Stream: helpdesk (published)

Topic: Ensuring const propagation


view this post on Zulip Jack C (Mar 29 2022 at 04:47):

(cross posted from helpdesk)
Does anyone have advice on how to ensure that the compiler will propagate constants into compiled code? I've specifically got a bunch of abstractions operating over NamedTuples, and the generated code is "forgetting" at a crucial point that a given symbol is of a certain value. Looking at the warntype output, it is okay up until this one method, but inside the method the argument is just a ::Symbol, not a Core.Const.

view this post on Zulip Jack C (Mar 29 2022 at 04:48):

I feel like I am throwing ::Val{symb} in random places without any understanding of whether it will help or not.

view this post on Zulip Mason Protter (Mar 29 2022 at 05:41):

Unfortunately there are no real systematic ways to approach this, other than perhaps the new effect macros that are on the master version of the language currently. This stuff mostly just needs to be taken on a case by case basis.

One thing I’d advise is that if your function bodies are very large, start seeing if you can break down functionality into smaller pieces and compose them. Julia’s optimizer is more likely to give up optimizing a very large function body

view this post on Zulip Zachary P Christensen (Mar 29 2022 at 07:40):

You can use Static.jl's StaticSymbol type as a more structured dispatchable type for this but Mason gave you the best answer, many small efficient methods to ensure inference works correctly. The places I've found inference to fail in large function bodies is when there are complicated conditions in if-else branches or if the condition is computed secondary to a loop.

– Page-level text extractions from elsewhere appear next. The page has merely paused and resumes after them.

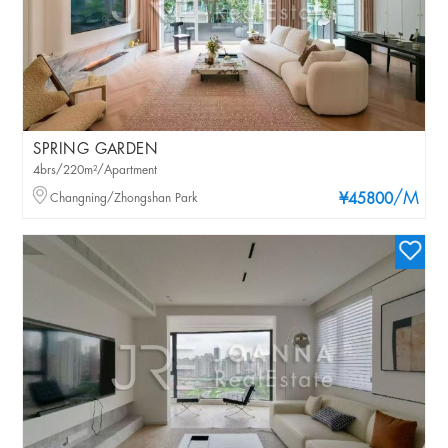
SPRING GARDEN
4brs/220m²/Apartment
/M
Changning/Zhongshan Park
¥45800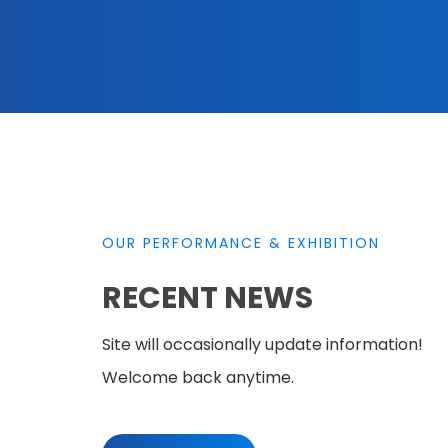
OUR PERFORMANCE & EXHIBITION
RECENT NEWS
Site will occasionally update information!
Welcome back anytime.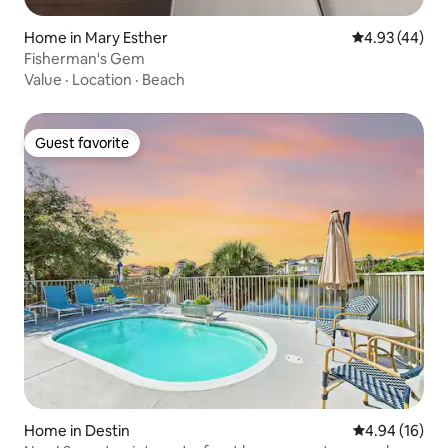
Home in Mary Esther
4.93 out of 5 
4.93 (44)
Fisherman's Gem
Value
·
Location
·
Beach
Guest favorite
Guest favorite
Home in Destin
4.94 out of 5 
4.94 (16)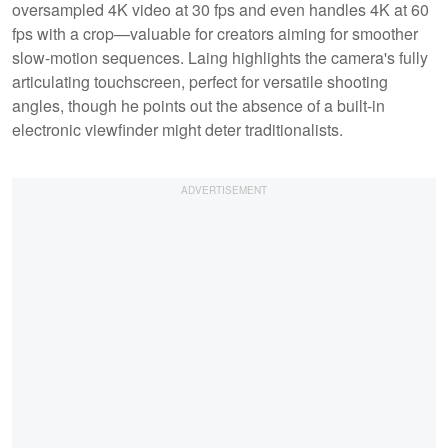
oversampled 4K video at 30 fps and even handles 4K at 60
fps with a crop—valuable for creators aiming for smoother
slow-motion sequences. Laing highlights the camera's fully
articulating touchscreen, perfect for versatile shooting
angles, though he points out the absence of a built-in
electronic viewfinder might deter traditionalists.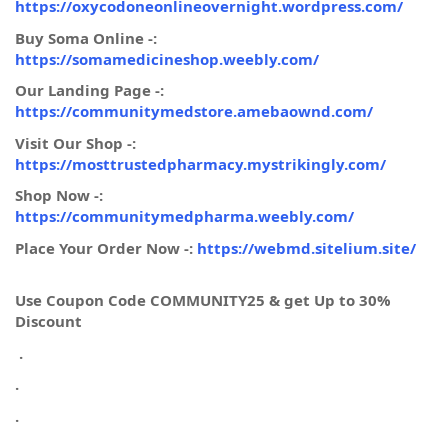
https://oxycodoneonlineovernight.wordpress.com/
Buy Soma Online -:
https://somamedicineshop.weebly.com/
Our Landing Page -:
https://communitymedstore.amebaownd.com/
Visit Our Shop -:
https://mosttrustedpharmacy.mystrikingly.com/
Shop Now -:
https://communitymedpharma.weebly.com/
Place Your Order Now -:
https://webmd.sitelium.site/
Use Coupon Code COMMUNITY25 & get Up to 30%
Discount
.
.
.
.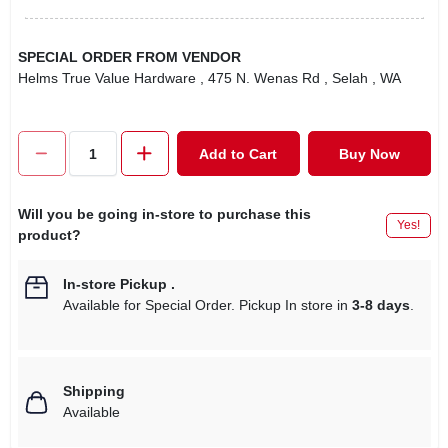
SPECIAL ORDER FROM VENDOR
Helms True Value Hardware
, 475 N. Wenas Rd
, Selah
, WA
Add to Cart
Buy Now
Will you be going in-store to purchase this
Yes!
product?
In-store Pickup
.
Available for Special Order. Pickup In store in
3-8 days
.
Shipping
Available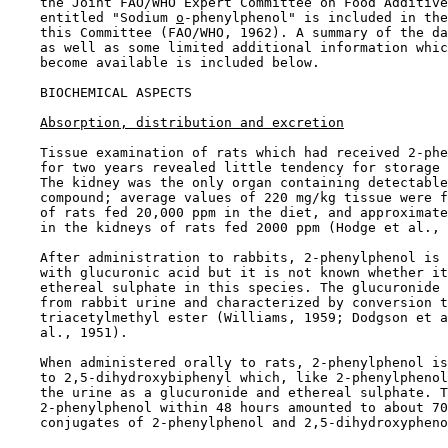
    the Joint FAO/WHO Expert Committee on Food Additive
    entitled "Sodium 
o
-phenylphenol" is included in the
    this Committee (FAO/WHO, 1962). A summary of the da
    as well as some limited additional information whic
    become available is included below.

BIOCHEMICAL ASPECTS

Absorption, distribution and excretion
    Tissue examination of rats which had received 2-phe
    for two years revealed little tendency for storage 
    The kidney was the only organ containing detectable
    compound; average values of 220 mg/kg tissue were f
    of rats fed 20,000 ppm in the diet, and approximate
    in the kidneys of rats fed 2000 ppm (Hodge et al., 
    After administration to rabbits, 2-phenylphenol is 
    with glucuronic acid but it is not known whether it
    ethereal sulphate in this species. The glucuronide 
    from rabbit urine and characterized by conversion t
    triacetylmethyl ester (Williams, 1959; Dodgson et a
    al., 1951).

    When administered orally to rats, 2-phenylphenol is
    to 2,5-dihydroxybiphenyl which, like 2-phenylphenol
    the urine as a glucuronide and ethereal sulphate. T
    2-phenylphenol within 48 hours amounted to about 70
    conjugates of 2-phenylphenol and 2,5-dihydroxypheno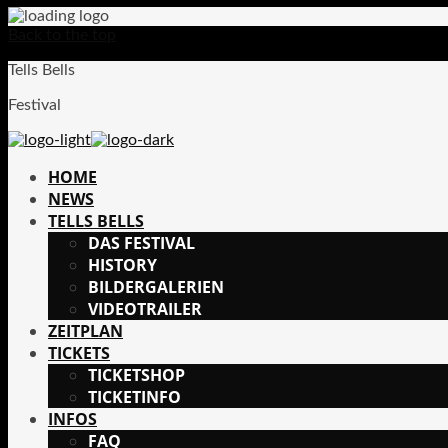
Back to the top
Tells Bells
Festival
HOME
NEWS
TELLS BELLS
DAS FESTIVAL
HISTORY
BILDERGALERIEN
VIDEOTRAILER
ZEITPLAN
TICKETS
TICKETSHOP
TICKETINFO
INFOS
FAQ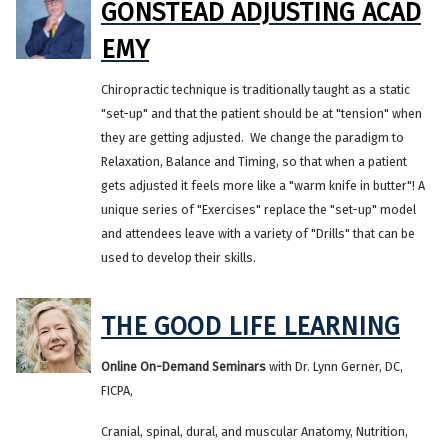
GONSTEAD ADJUSTING ACAD
EMY
Chiropractic technique is traditionally taught as a static
"set-up" and that the patient should be at "tension" when
they are getting adjusted. We change the paradigm to
Relaxation, Balance and Timing, so that when a patient
gets adjusted it feels more like a "warm knife in butter"! A
unique series of "Exercises" replace the "set-up" model
and attendees leave with a variety of "Drills" that can be
used to develop their skills.
THE GOOD LIFE LEARNING
Online On-Demand Seminars
with Dr. Lynn Gerner, DC,
FICPA,
Cranial, spinal, dural, and muscular Anatomy, Nutrition,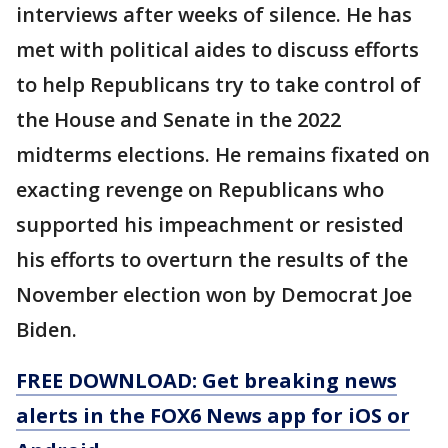
interviews after weeks of silence. He has
met with political aides to discuss efforts
to help Republicans try to take control of
the House and Senate in the 2022
midterms elections. He remains fixated on
exacting revenge on Republicans who
supported his impeachment or resisted
his efforts to overturn the results of the
November election won by Democrat Joe
Biden.
FREE DOWNLOAD: Get breaking news
alerts in the FOX6 News app for iOS or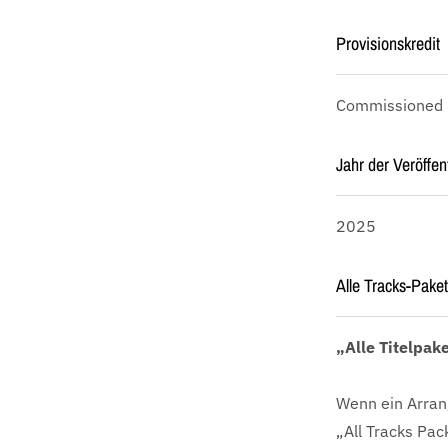
Provisionskredit
Commissioned by
Jahr der Veröffen
2025
Alle Tracks-Paket
„Alle Titelpak
Wenn ein Arran
„All Tracks Pac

For example, something like this can be problematic when combined with more complicated stuff

function foo(x::NamedTuple)
    index = 0
    for i in 1:length(x)
        if is_bar(keys(x)[i]) && is_buz(x[i])
            index = i
        end
    end
    x[index]
end

view this post on Zulip Mason Protter (Mar 29 2022 at 17:48):

Jack C said:

I feel like I am throwing ::Val{symb} in random places without any understanding of whether it will help or not.

Generally, what you'd find is that this, and generated functions can create a 'whack-a-mole' situation if your code is sufficiently complex.

By lifting these values explicitly to the type domain, you can force it to specialize and propagate a specific thing, but in doing so you'll end up stressing the compiler and cause it to give up more early on other things that it would have normally optimized better, which forces you to use even more type domain lifting, and it all feeds back on itself until your compile times are horrendous or you find a better way to approach it

view this post on Zulip Jack C (Mar 29 2022 at 18:11):

Awesome, thank you everyone for the advice!

view this post on Zulip Jack C (Mar 29 2022 at 18:13):

@Chad Scherrer (on other topic) you said that assume_effects may be able to guarantee constant propagation in the future? How would that work, from reading the 1.9-dev docs I do not see an obvious connection.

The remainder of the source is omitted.